Código de Ética

Código de Ética da ASES

(Associação dos Empresários da Serra)

Apresentação:

O Código de ética da ASES foi elaborado para orientar o comportamento dos Associados, Conselheiros, Diretores, Funcionários e Fornecedores. Ele reúne um conjunto de princípios e procedimentos que devem ser observados no dia a dia no relacionamento entre o setor público e o privado.

O objetivo é fortalecer cada vez mais nosso compromisso com a ética e com as boas práticas de cidadania, compliance e premissas que fazem parte da essência da ASES.

O comprometimento com as diretrizes apresentadas neste documento é condição essencial para sintonizar os objetivos da ASES, representando a adesão e a responsabilidade de todos na formação de uma sociedade melhor e mais justa.

Princípios Fundamentais:

1. Somente pode intitular-se associado da ASES, a pessoa Jurídica legalmente credenciada nos termos do Estatuto em vigor;

2. O Associado da ASES baseia seu trabalho na contribuição para o desenvolvimento sustentável do setor produtivo do município da Serra e do Estado do Espírito Santo;

3. O Associado da ASES, tendo por foco o princípio do associativismo, procurará sempre desenvolver o sentido de sua responsabilidade, através do aperfeiçoamento de seus conhecimentos e procedimentos éticos, pela melhoria constante de sua competência científica e técnica e no efetivo compromisso com o setor produtivo da livre inciativa;

SEÇÃO I - Das Responsabilidades Gerais

Artigo 1º - São deveres fundamentais do associado da ASES:

I- acatar as decisões dos órgãos constituídos: Diretoria e Conselho Deliberativo;

II- atender aos objetivos da Entidade;

III - zelar pelo nome da Entidade;

IV- participar das atividades da Entidade;

V- contribuir na apresentação de propostas para o desenvolvimento do Município da Serra, com projetos e programas;

VI - pagar em dia a contribuição mensal e/ou anual da entidade, definida pela Diretoria;

VII- cumprir as disposições estatutárias e regimentais;

VIII- estar alinhado com as diretrizes da entidade.

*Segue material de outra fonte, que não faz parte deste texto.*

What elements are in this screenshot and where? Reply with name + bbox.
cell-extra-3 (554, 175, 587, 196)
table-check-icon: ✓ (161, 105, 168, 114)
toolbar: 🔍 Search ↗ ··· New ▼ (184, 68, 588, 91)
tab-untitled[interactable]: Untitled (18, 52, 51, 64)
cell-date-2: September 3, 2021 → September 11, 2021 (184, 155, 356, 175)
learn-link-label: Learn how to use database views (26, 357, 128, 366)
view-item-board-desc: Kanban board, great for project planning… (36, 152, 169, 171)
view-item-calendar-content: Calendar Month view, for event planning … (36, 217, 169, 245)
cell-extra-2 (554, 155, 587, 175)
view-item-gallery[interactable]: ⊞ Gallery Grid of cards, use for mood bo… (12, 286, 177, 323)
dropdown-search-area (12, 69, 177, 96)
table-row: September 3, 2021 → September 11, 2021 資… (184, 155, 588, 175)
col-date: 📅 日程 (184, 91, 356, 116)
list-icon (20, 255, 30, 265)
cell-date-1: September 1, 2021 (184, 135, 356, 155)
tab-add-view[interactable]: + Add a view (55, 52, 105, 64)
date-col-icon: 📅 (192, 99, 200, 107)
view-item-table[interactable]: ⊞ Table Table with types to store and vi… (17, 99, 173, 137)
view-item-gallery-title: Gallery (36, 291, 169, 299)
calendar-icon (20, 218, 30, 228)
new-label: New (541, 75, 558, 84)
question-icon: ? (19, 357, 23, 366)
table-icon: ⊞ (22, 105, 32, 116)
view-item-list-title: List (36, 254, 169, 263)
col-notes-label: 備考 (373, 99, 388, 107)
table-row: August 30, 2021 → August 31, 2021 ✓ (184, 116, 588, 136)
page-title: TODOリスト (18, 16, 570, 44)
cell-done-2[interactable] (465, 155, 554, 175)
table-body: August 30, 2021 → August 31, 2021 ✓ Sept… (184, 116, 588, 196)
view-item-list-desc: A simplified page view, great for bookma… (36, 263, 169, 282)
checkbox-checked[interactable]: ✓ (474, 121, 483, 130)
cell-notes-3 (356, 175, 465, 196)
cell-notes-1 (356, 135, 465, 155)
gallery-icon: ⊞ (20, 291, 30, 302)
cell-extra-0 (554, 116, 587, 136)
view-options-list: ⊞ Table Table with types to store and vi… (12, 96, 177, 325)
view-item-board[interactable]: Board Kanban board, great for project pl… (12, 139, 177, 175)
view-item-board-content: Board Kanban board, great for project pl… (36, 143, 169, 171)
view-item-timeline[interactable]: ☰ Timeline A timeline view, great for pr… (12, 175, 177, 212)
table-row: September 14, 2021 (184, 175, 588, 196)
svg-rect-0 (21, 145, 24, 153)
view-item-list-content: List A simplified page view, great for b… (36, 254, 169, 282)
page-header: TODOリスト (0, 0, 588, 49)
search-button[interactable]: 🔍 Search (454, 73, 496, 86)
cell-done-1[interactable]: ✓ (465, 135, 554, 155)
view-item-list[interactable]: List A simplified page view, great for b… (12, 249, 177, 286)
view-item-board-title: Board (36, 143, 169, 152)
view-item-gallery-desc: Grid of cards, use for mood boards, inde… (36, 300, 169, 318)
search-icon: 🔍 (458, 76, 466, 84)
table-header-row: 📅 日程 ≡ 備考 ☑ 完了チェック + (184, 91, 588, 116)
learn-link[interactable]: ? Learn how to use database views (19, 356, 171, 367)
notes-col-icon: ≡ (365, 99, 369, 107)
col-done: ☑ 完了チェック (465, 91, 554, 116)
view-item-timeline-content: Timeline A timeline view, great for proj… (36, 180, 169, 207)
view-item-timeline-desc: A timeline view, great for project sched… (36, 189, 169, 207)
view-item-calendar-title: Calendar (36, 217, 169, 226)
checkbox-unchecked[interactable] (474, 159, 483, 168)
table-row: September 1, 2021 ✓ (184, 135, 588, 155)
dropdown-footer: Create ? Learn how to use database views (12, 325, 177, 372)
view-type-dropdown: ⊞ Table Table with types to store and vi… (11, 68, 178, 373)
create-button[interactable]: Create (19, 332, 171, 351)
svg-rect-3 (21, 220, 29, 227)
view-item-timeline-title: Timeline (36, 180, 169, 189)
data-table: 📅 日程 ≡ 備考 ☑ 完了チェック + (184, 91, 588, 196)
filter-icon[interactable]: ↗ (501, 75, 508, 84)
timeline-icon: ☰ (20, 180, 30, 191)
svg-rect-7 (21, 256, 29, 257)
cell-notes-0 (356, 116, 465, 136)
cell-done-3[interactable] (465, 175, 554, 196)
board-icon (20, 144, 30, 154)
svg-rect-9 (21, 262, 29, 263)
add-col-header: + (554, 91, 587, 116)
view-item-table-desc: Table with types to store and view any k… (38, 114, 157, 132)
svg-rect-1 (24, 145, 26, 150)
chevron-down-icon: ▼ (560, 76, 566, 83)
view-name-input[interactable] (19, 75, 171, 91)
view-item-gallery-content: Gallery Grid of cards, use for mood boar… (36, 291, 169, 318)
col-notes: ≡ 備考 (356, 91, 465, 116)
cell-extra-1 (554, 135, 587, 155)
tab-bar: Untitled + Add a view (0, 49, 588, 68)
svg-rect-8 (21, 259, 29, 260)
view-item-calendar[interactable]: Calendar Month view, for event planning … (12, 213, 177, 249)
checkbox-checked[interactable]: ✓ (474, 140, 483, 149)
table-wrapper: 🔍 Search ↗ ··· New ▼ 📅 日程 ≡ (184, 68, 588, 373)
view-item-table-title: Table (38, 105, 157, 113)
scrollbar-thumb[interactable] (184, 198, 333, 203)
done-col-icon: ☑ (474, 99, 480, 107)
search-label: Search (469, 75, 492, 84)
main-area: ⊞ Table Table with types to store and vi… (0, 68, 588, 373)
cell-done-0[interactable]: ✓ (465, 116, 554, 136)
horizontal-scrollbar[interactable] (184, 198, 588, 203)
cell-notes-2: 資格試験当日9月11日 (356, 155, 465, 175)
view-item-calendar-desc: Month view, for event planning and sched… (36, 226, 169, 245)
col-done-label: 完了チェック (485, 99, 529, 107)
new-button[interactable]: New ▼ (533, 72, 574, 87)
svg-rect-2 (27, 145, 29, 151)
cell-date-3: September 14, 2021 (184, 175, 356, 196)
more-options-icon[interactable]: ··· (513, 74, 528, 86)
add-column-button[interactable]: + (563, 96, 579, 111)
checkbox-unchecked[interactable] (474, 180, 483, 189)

Artigo 2º - Ao associado da ASES é vedado:  

a) Utilizar qualquer método, meio ou técnica para criar motivações inconscientes que, privando a pessoa do seu livre arbítrio, lhe tirem a responsabilidade de seus atos.

b) Desviar para atendimento particular próprio, com finalidade lucrativa, atividades que tenham sido desenvolvidas dentro da Diretoria, Conselho Deliberativo e demais segmentos que compõem a administração da Associação.

c) Acumpliciar-se com pessoas que prejudiquem a ação da Diretoria, Conselho Deliberativo e demais segmentos que compõem a administração da Associação.

d) Disseminar informações falsas ou enganosas ou permitir a difusão de notícias que não possam ser comprovadas por meio de fatos conhecidos e demonstráveis.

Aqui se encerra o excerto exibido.